I’ve only been a father for just under a year and, with a shamelessness that shocks even myself, have written about it for a few months longer than that. I reckon this makes me one of the most overqualified experts on parenting in this or any other land, so in the spirit of Father’s Day, I’ve tabulated the most essential bits of information that I’ve gleaned from my first year on the job, so that all that effort may not have been in vain.

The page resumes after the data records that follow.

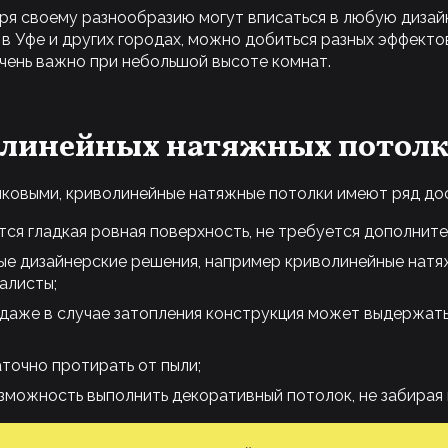
ря своему разнообразию могут вписаться в любую дизай
в Уфе и других городах, можно добиться разных эффекто
очень важно при небольшой высоте комнат.
линейных натяжных потолк
иковыми, криволинейные натяжные потолки имеют ряд до
ется гладкая ровная поверхность, не требуется дополнит
ые дизайнерские решения, например криволинейные нат
алисты;
– даже в случае затопления конструкция может выдержат
точно протирать от пыли;
зможность выполнить декоративный потолок, не забирая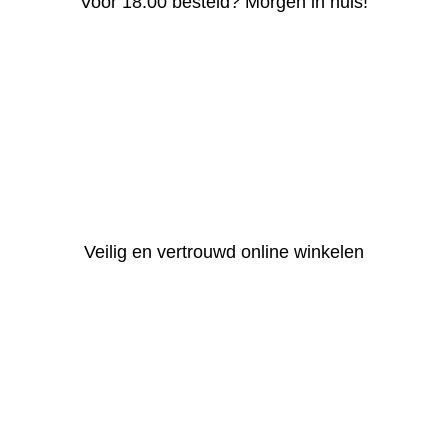
Voor 18:00 besteld? Morgen in huis!
Veilig en vertrouwd online winkelen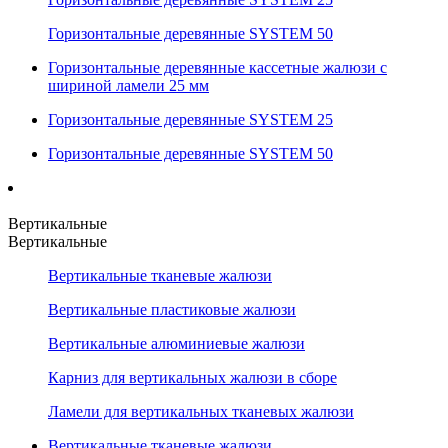
Горизонтальные деревянные SYSTEM 50
Горизонтальные деревянные кассетные жалюзи с
шириной ламели 25 мм
Горизонтальные деревянные SYSTEM 25
Горизонтальные деревянные SYSTEM 50
Вертикальные
Вертикальные
Вертикальные тканевые жалюзи
Вертикальные пластиковые жалюзи
Вертикальные алюминиевые жалюзи
Карниз для вертикальных жалюзи в сборе
Ламели для вертикальных тканевых жалюзи
Вертикальные тканевые жалюзи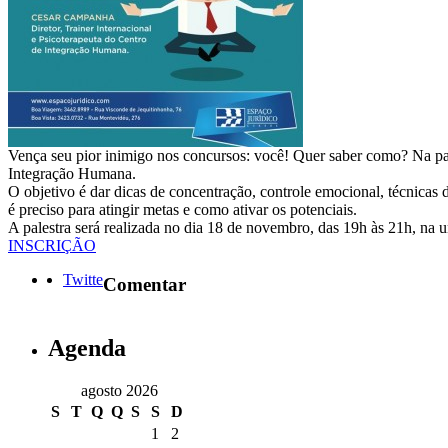
Vença seu pior inimigo nos concursos: você! Quer saber como? Na p
Integração Humana.
O objetivo é dar dicas de concentração, controle emocional, técnica
é preciso para atingir metas e como ativar os potenciais.
A palestra será realizada no dia 18 de novembro, das 19h às 21h, na u
INSCRIÇÃO
Twitte
Comentar
Agenda
agosto 2026
S
T
Q
Q
S
S
D
1
2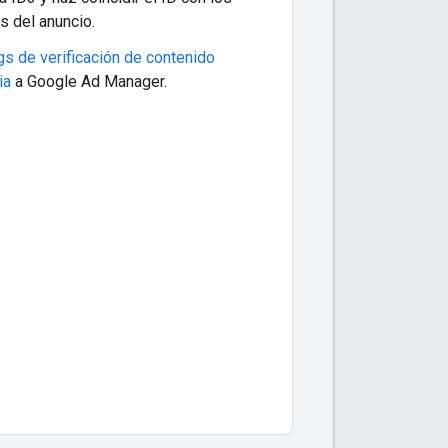
 del anuncio.
gs de verificación de contenido
ia
a Google Ad Manager.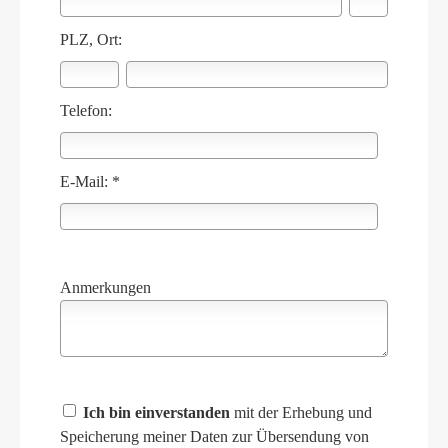
PLZ, Ort:
Telefon:
E-Mail: *
Anmerkungen
Ich bin einverstanden
mit der Erhebung und
Speicherung meiner Daten zur Übersendung von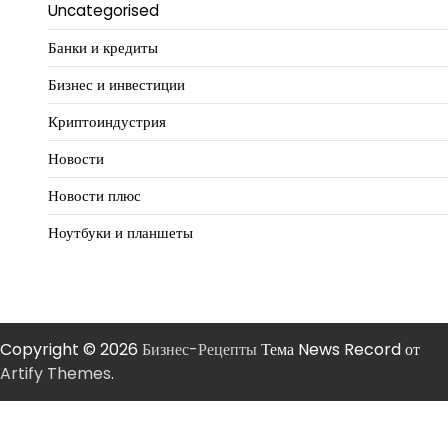
Uncategorised
Банки и кредиты
Бизнес и инвестиции
Криптоиндустрия
Новости
Новости плюс
Ноутбуки и планшеты
Copyright © 2026
Бизнес-Рецепты
Тема News Record от
Artify Themes
.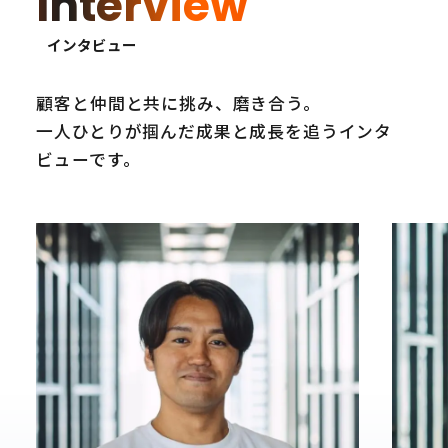
Interview
インタビュー
顧客と仲間と共に挑み、磨き合う。
一人ひとりが掴んだ成果と成長を追うインタ
ビューです。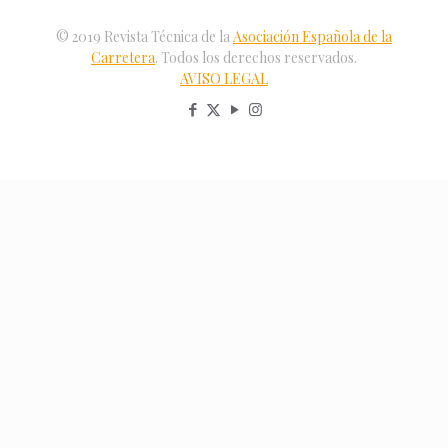
© 2019 Revista Técnica de la
Asociación Española de la
Carretera
. Todos los derechos reservados.
AVISO LEGAL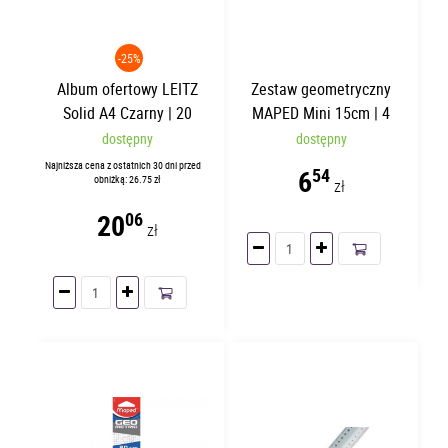
-25%
Album ofertowy LEITZ
Zestaw geometryczny
Solid A4 Czarny | 20
MAPED Mini 15cm | 4
koszulek | 45641095
elementy
dostępny
dostępny
Najniższa cena z ostatnich 30 dni przed
6
54
obniżką: 26.75 zł
zł
20
06
zł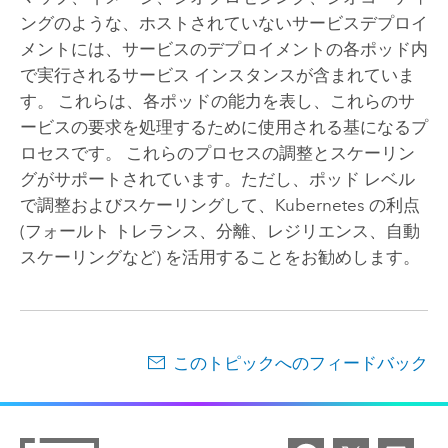
ングのような、ホストされていないサービスデプロイ
メントには、サービスのデプロイメントの各ポッド内
で実行されるサービス インスタンスが含まれていま
す。 これらは、各ポッドの能力を表し、これらのサ
ービスの要求を処理するために使用される基になるプ
ロセスです。 これらのプロセスの調整とスケーリン
グがサポートされています。ただし、ポッド レベル
で調整およびスケーリングして、
Kubernetes
の利点
(フォールト トレランス、分離、レジリエンス、自動
スケーリングなど) を活用することをお勧めします。
このトピックへのフィードバック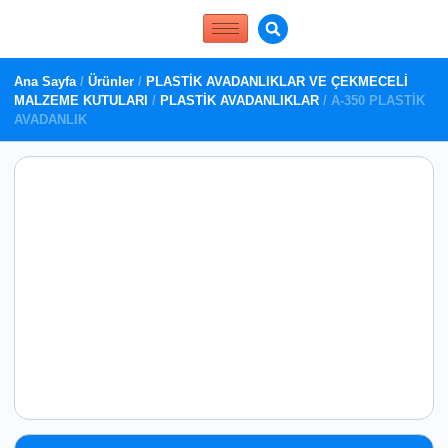
Ana Sayfa
/
Ürünler
/
PLASTİK AVADANLIKLAR VE ÇEKMECELİ
MALZEME KUTULARI
/
PLASTİK AVADANLIKLAR
/ A-350 PLASTİK
AVADANLIK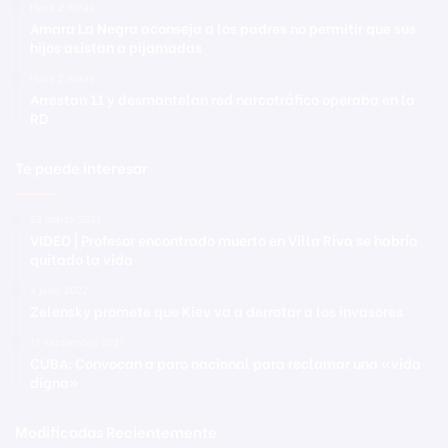
Hace 2 horas
Amara La Negra aconseja a los padres no permitir que sus
hijos asistan a pijamadas
Hace 2 horas
Arrestan 11 y desmantelan red narcotráfico operaba en la
RD
Te puede interesar
23 marzo 2021
VIDEO | Profesor encontrado muerto en Villa Riva se habría
quitado la vida
4 junio 2022
Zelensky promete que Kiev va a derrotar a los invasores
17 septiembre 2021
CUBA: Convocan a paro nacional para reclamar una «vida
digna»
Modificadas Recientemente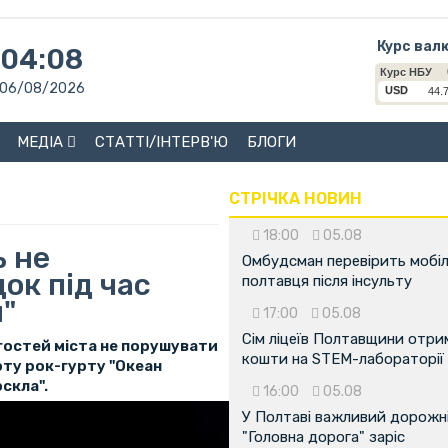
Курс вал
04:08
06/08/2026
МЕДІА
СТАТТІ/ІНТЕРВ'Ю
БЛОГИ
СТРІЧКА НОВИН
18:00
05.08
ь не
Омбудсман перевірить мобіл
ок під час
полтавця після інсульту
"
17:00
05.08
Сім ліцеїв Полтавщини отр
гостей міста не порушувати
кошти на STEM-лабораторії
ту рок-гурту "Океан
рскла".
16:00
05.08
У Полтаві важливий дорожні
"Головна дорога" заріс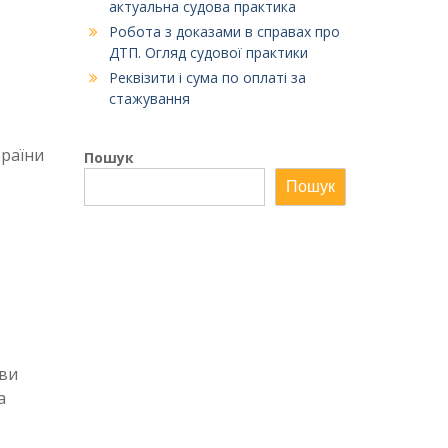
актуальна судова практика
Робота з доказами в справах про
ДТП. Огляд судової практики
Реквізити і сума по оплаті за
стажування
країни
Пошук
Пошук
яви
а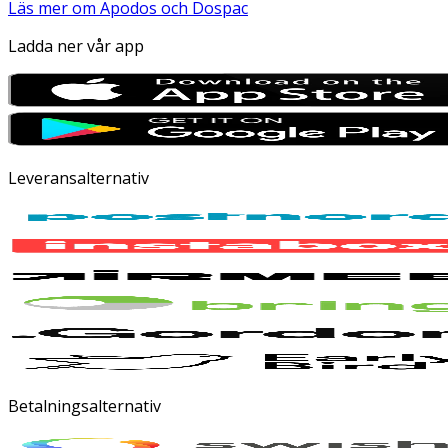
Läs mer om Apodos och Dospac
Ladda ner vår app
Leveransalternativ
Betalningsalternativ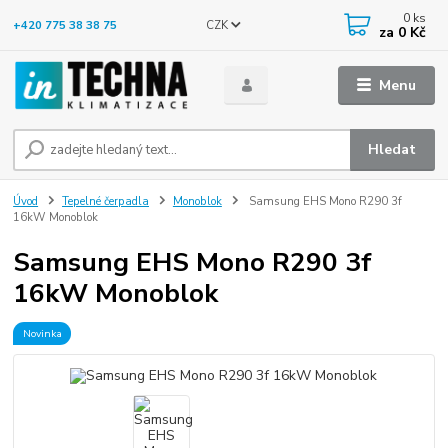
0
ks
CZK
+420 775 38 38 75
za
0 Kč
Menu
Hledat
Úvod
Tepelné čerpadla
Monoblok
Samsung EHS Mono R290 3f
16kW Monoblok
Samsung EHS Mono R290 3f
16kW Monoblok
Novinka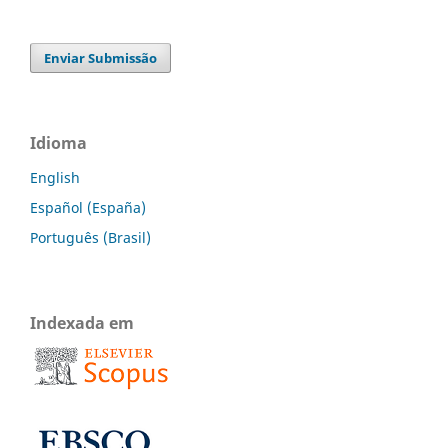
Enviar Submissão
Idioma
English
Español (España)
Português (Brasil)
Indexada em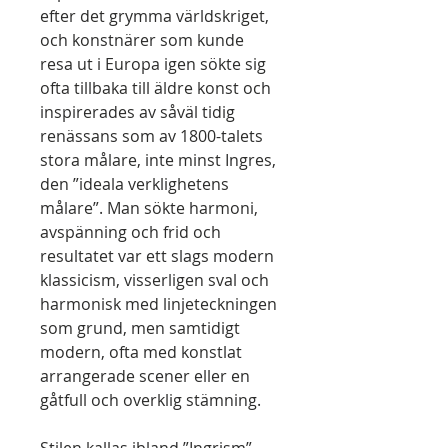
efter det grymma världskriget,
och konstnärer som kunde
resa ut i Europa igen sökte sig
ofta tillbaka till äldre konst och
inspirerades av såväl tidig
renässans som av 1800-talets
stora målare, inte minst Ingres,
den ”ideala verklighetens
målare”. Man sökte harmoni,
avspänning och frid och
resultatet var ett slags modern
klassicism, visserligen sval och
harmonisk med linjeteckningen
som grund, men samtidigt
modern, ofta med konstlat
arrangerade scener eller en
gåtfull och overklig stämning.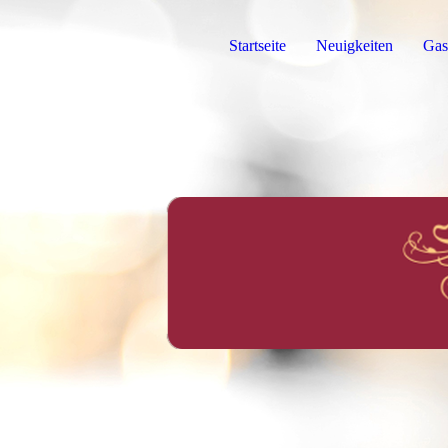
Startseite
Neuigkeiten
Gas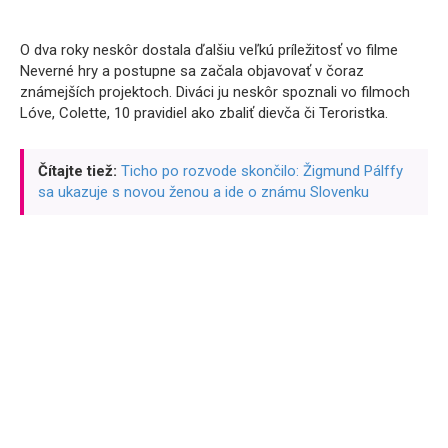
O dva roky neskôr dostala ďalšiu veľkú príležitosť vo filme
Neverné hry a postupne sa začala objavovať v čoraz
známejších projektoch. Diváci ju neskôr spoznali vo filmoch
Lóve, Colette, 10 pravidiel ako zbaliť dievča či Teroristka.
Čítajte tiež:
Ticho po rozvode skončilo: Žigmund Pálffy
sa ukazuje s novou ženou a ide o známu Slovenku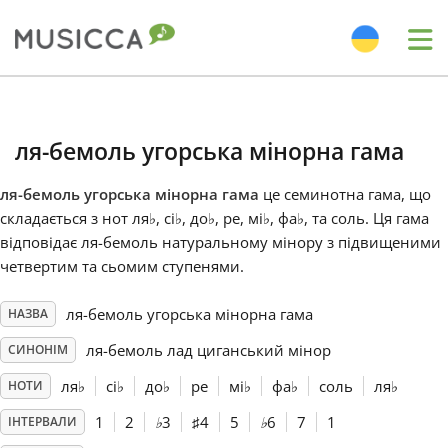
Me
Bahasa Indonesia
ля-бемоль угорська мінорна гама
Български
ля-бемоль угорська мінорна гама
це семинотна гама, що
складається з нот ля
♭
, сі
♭
, до
♭
, ре, мі
♭
, фа
♭
, та соль. Ця гама
Dansk
відповідає ля-бемоль натуральному мінору з підвищеними
четвертим та сьомим ступенями.
Deutsch
ля-бемоль угорська мінорна гама
НАЗВА
ля-бемоль лад циганський мінор
СИНОНІМ
English
ля
♭
сі
♭
до
♭
ре
мі
♭
фа
♭
соль
ля
♭
НОТИ
1
2
♭
3
♯
4
5
♭
6
7
1
ІНТЕРВАЛИ
Español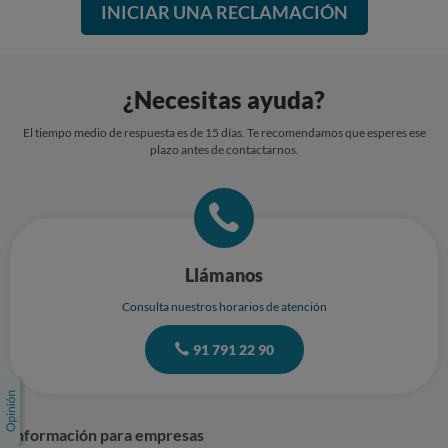
INICIAR UNA RECLAMACIÓN
¿Necesitas ayuda?
El tiempo medio de respuesta es de 15 días. Te recomendamos que esperes ese
plazo antes de contactarnos.
Llámanos
Consulta nuestros horarios de atención
91 791 22 90
Información para empresas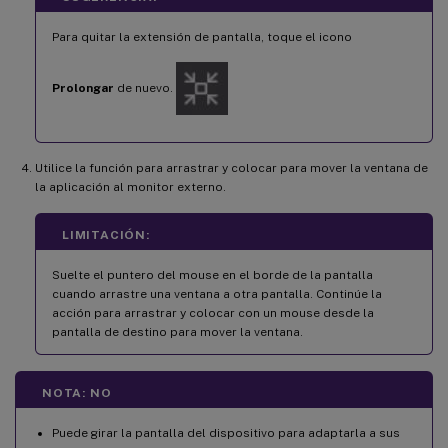
Para quitar la extensión de pantalla, toque el icono
Prolongar
de nuevo.
Utilice la función para arrastrar y colocar para mover la ventana de
la aplicación al monitor externo.
LIMITACIÓN:
Suelte el puntero del mouse en el borde de la pantalla
cuando arrastre una ventana a otra pantalla. Continúe la
acción para arrastrar y colocar con un mouse desde la
pantalla de destino para mover la ventana.
NOTA: NO
Puede girar la pantalla del dispositivo para adaptarla a sus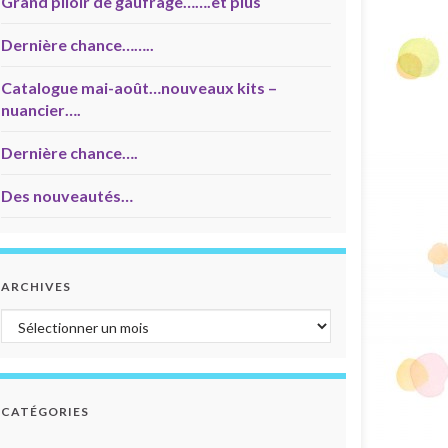
Grand plioir de gaufrage…….et plus
Dernière chance……..
Catalogue mai-août…nouveaux kits –
nuancier….
Dernière chance….
Des nouveautés…
ARCHIVES
Archives
CATÉGORIES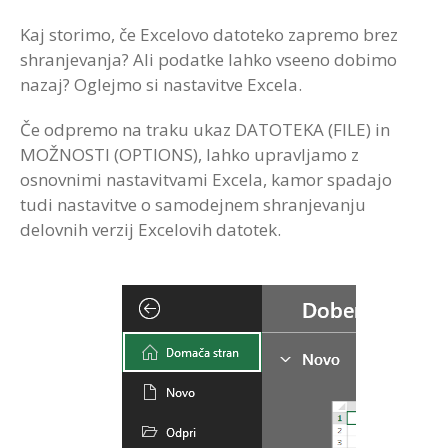
Kaj storimo, če Excelovo datoteko zapremo brez
shranjevanja? Ali podatke lahko vseeno dobimo
nazaj? Oglejmo si nastavitve Excela.
Če odpremo na traku ukaz DATOTEKA (FILE) in
MOŽNOSTI (OPTIONS), lahko upravljamo z
osnovnimi nastavitvami Excela, kamor spadajo
tudi nastavitve o samodejnem shranjevanju
delovnih verzij Excelovih datotek.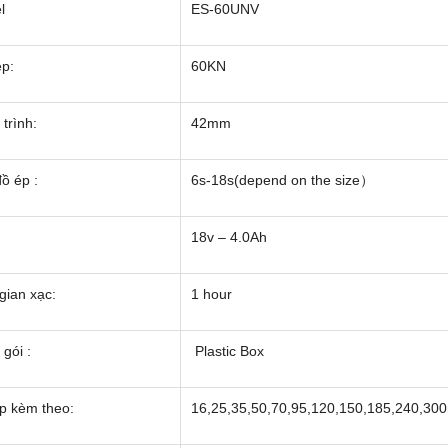
l
ES-60UNV
ép:
60KN
trình:
42mm
ồ ép :
6s-18s(depend on the size）
18v – 4.0Ah
gian xạc:
1 hour
gói :
Plastic Box
p kèm theo:
16,25,35,50,70,95,120,150,185,240,3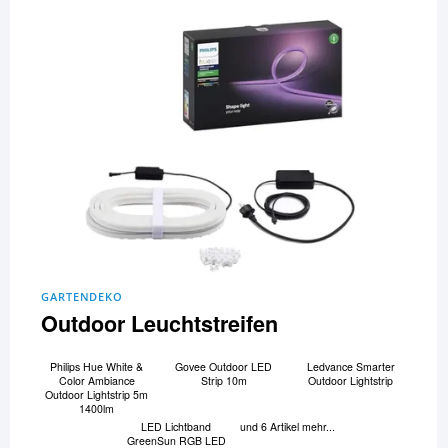
GARTENDEKO
Outdoor Leuchtstreifen
Philips Hue White &
Govee Outdoor LED
Ledvance Smarter
Color Ambiance
Strip 10m
Outdoor Lightstrip
Outdoor Lightstrip 5m
1400lm
LED Lichtband
und 6 Artikel mehr...
GreenSun RGB LED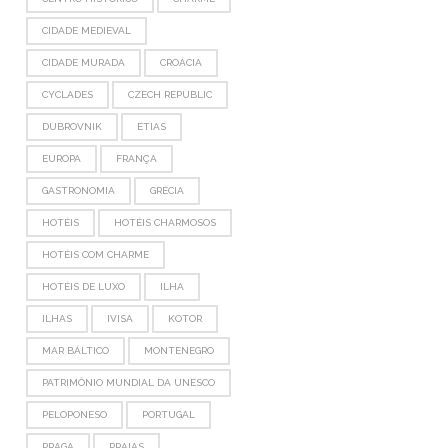
CIDADE MEDIEVAL
CIDADE MURADA
CROÁCIA
CYCLADES
CZECH REPUBLIC
DUBROVNIK
ETIAS
EUROPA
FRANÇA
GASTRONOMIA
GRÉCIA
HOTÉIS
HOTÉIS CHARMOSOS
HOTÉIS COM CHARME
HOTÉIS DE LUXO
ILHA
ILHAS
IVISA
KOTOR
MAR BÁLTICO
MONTENEGRO
PATRIMÔNIO MUNDIAL DA UNESCO
PELOPONESO
PORTUGAL
PRAGA
PRAIAS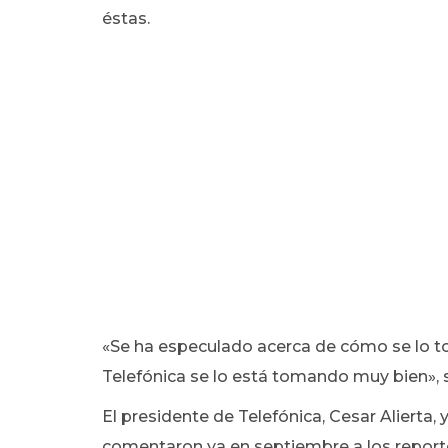
éstas.
«Se ha especulado acerca de cómo se lo to
Telefónica se lo está tomando muy bien»,
El presidente de Telefónica, Cesar Alierta,
comentaron ya en septiembre a los repor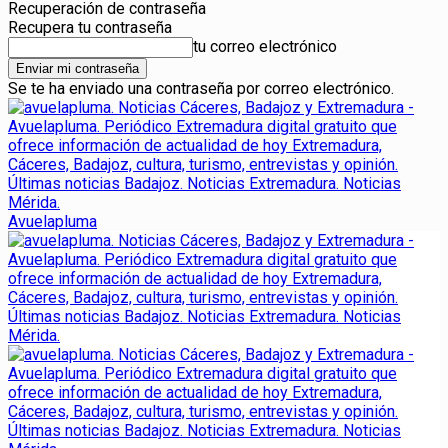
Recuperación de contraseña
Recupera tu contraseña
tu correo electrónico
Se te ha enviado una contraseña por correo electrónico.
Avuelapluma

I suppose the best place to start when talking about all the things that surprised or shocked me about parenting, is to address all the time I wasted being scared about completely irrelevant things beforehand. I have 10 siblings and 14 nieces and nephews, so I’m very familiar with small children – their cries, their odours, their constant, vampiric thirst to find out what games you have on your phone - but I still harboured many odd notions about their rearing; notions that took just moments of parenting to dispel.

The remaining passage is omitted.